More than 80% of landlords in Canada not expected to enrol in CECRA rent relief program
Very few industries in Canada have been left untouched by the pandemic and consequent economic fallout, and small businesses owners are feeling the impact more drastically than others.
One of the many multi-billion-dollar aid packages that Prime Minister Justin Trudeau has recently rolled out to help Canadians during this crisis is the Canada Emergency Commercial Rent Assistance (CECRA) program aimed at small businesses.
But the CECRA, through which the federal government will subsidize half of commercial rent payments via a forgivable loan to property owners — if they agree to reduce rent for their small business tenants by 75 per cent — has its own share of issues.
Today is May 1st & marks the 2nd monthly rent payment since COVID-19. While federal and provincial programs/supports are in place for businesses, many are still ineligible and at risk of permanent closure. More changes needed now to expand CECRA program. @jjhorgan @JustinTrudeau pic.twitter.com/vZRhNgdt2D— BIABC (@BusinessAreasBC) May 1, 2020
Though many small businesses may meet the criteria for the program, they have no control over whether their landlord actually applies — and most say their landlord probably won't.
In a survey conducted by a group of grassroots organizations representing more than 39,000 small businesses across the country, only 19 per cent of business owners said their landlord is likely to enrol in the program as it stands now, though 54 per cent said that the rent break through CECRA would save them from failure.
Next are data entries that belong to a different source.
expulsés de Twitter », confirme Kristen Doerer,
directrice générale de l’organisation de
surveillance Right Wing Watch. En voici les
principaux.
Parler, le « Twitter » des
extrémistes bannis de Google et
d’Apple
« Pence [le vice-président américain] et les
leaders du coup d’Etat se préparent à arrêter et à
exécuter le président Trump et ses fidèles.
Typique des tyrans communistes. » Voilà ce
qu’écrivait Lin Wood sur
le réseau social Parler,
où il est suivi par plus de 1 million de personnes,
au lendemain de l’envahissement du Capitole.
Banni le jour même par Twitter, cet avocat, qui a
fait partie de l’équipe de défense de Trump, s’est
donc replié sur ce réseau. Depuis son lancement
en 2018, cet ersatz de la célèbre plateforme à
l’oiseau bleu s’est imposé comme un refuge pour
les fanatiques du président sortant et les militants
I have had so many small business owners on the brink of financial collapse call me in desperation because their commercial landlord simply refused to participate in the CECRA https://t.co/cm48OeCANs— Avnish Nanda (@avnishnanda) May 1, 2020
A second poll of thousands of local businesses, this one from the Canadian Federation of Independent Business (CFIB), indicates that only 10 per cent of Canadian small businesses qualify for CECRA and think their landlord will actually participate.
Another 40 per cent are unsure if their landlord will participate, 9 per cent know for certain their landlord will not participate, and another 36 per cent are ineligible because they haven't quite lost 70 per cent of their pre-COVID-19 revenue yet, which is one of the criteria for the benefit.
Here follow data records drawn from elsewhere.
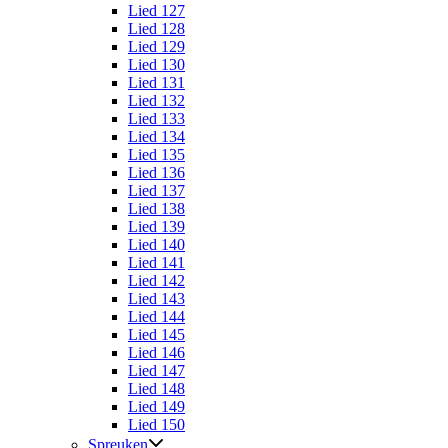
Lied 127
Lied 128
Lied 129
Lied 130
Lied 131
Lied 132
Lied 133
Lied 134
Lied 135
Lied 136
Lied 137
Lied 138
Lied 139
Lied 140
Lied 141
Lied 142
Lied 143
Lied 144
Lied 145
Lied 146
Lied 147
Lied 148
Lied 149
Lied 150
Spreuken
Most were unable to make May rent due to the ongoing coronavirus situation.
Sadly, most of us who have (or have had) commercial landlords are unsurprised by this. CECRA participation needs to be mandatory. I currently have a good landlord and his response to my request that he apply was not a yes, it was "I will read up on this in the coming days".— Elsbeth Vaino, CSCS (@CustomStrength) May 1, 2020
"In theory the program is good as it covers a substantial fraction of the rent and the costs are shared, but in practice it is quickly turning into a mess. Tenants are powerless if their landlords don’t apply," CFIB said in a statement this week, adding that many landlords are confused about their eligibility and may not be applying for this reason.
I know that this issue is impacting a number of small businesses in #MississaugaErinMills. The #CECRA will help a lot of businesses across Canada and I’m glad that our government is working to address these concerns about eligibility. https://t.co/LSm17HFStl— Iqra Khalid 🇨🇦 (@iamIqraKhalid) May 1, 2020
As a result, groups representing indie businesses are advocating for more funding in the form of grants, and/or mandatory enrolment in CECRA for those that qualify.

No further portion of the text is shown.